Key-Value Cache Management

Updated 21 October 2025

Key-value cache management is the systematic regulation of key and value tensors using admission and eviction policies to enhance throughput and memory efficiency in transformer models.
Compression techniques such as mixed-precision and product quantization enable significant memory reduction while preserving accuracy in large-scale AI applications.
Adaptive hierarchical budget allocation and distributed metadata systems ensure scalable, real-time performance improvements in both database and LLM inference environments.

Key-value cache (KVC) management refers to the suite of algorithms, architectural strategies, and system-level optimizations that govern the retention, eviction, compression, and retrieval of intermediate state—key and value tensors—across a spectrum of hardware and software environments. KVC fundamentally shapes the throughput, memory efficiency, and context capability of transformer-based models, both in web-scale storage and in generative inference for LLMs. The research landscape encompasses methods for size-heterogeneous object stores, high-throughput proxy caches, distributed metadata systems, and the memory-limited regimes of GPU-based LLM inference, reflecting the centrality of KVC management to efficient, scalable AI and storage infrastructure.

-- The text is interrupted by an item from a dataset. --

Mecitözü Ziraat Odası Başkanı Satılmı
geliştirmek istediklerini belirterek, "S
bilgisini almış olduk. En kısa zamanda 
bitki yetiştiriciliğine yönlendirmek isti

1. KVC Management Principles: Policy Formulation and Theoretical Underpinnings

The essence of KVC management lies in the precise regulation of which keys and values are retained under fixed or variable resource budgets. Admission and eviction policies often draw from classic cache theory, but modern settings require generalizations that embrace variable object sizes, heterogeneous access frequencies, dynamic importance, and structural dependencies.

Size-aware admission: In traditional caches, admission decisions rely on frequency or recency metrics, as in TinyLFU. Extensions for variable-sized objects (e.g., "Lightweight Robust Size Aware Cache Management" (Einziger et al., 2021)) introduce comparison schemes that aggregate frequencies across variable-sized victims, ensuring that byte hit ratio, not just object hit ratio, is optimized. Admission decisions may be formalized as:

$f_\text{candidate} \geq \sum_{i} f_{\text{victim}_i} \implies \text{admit candidate}$

where $f$ denotes frequency estimates derived via count-min sketches or similar structures.

Importance-aware retention: Modern policies for LLMs compute token "importance" based on future attention received, recency, or more sophisticated temporal and statistical signals (Ren et al., 9 Feb 2024). The mean attention score (MAS) emerges as a robust metric:

$\text{MAS}(x) = \frac{\sum_{\text{future } t} \text{AttentionScore}(x, t)}{\#\,\text{future references}}$

This mitigates recency bias and ties retention more directly to future computational demand.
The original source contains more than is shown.